> _EXERCISE OBJECTIVE_:
Reproduce verbatim, line by line, everything from the line containing "Los campos obligatorios están marcados con" to the last line of the listing below; add nothing.
------
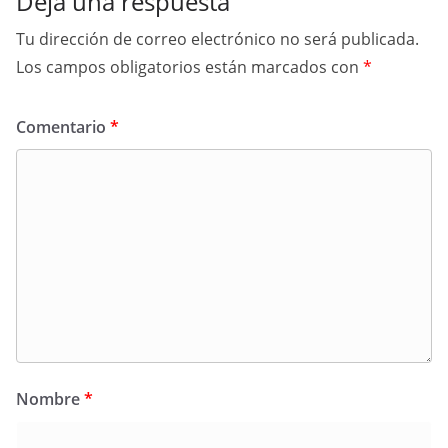
Deja una respuesta
Tu dirección de correo electrónico no será publicada.
Los campos obligatorios están marcados con
*
Comentario
*
Nombre
*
------
> _WRITTEN REPLY_:
Los campos obligatorios están marcados con
*
Comentario
*
Nombre
*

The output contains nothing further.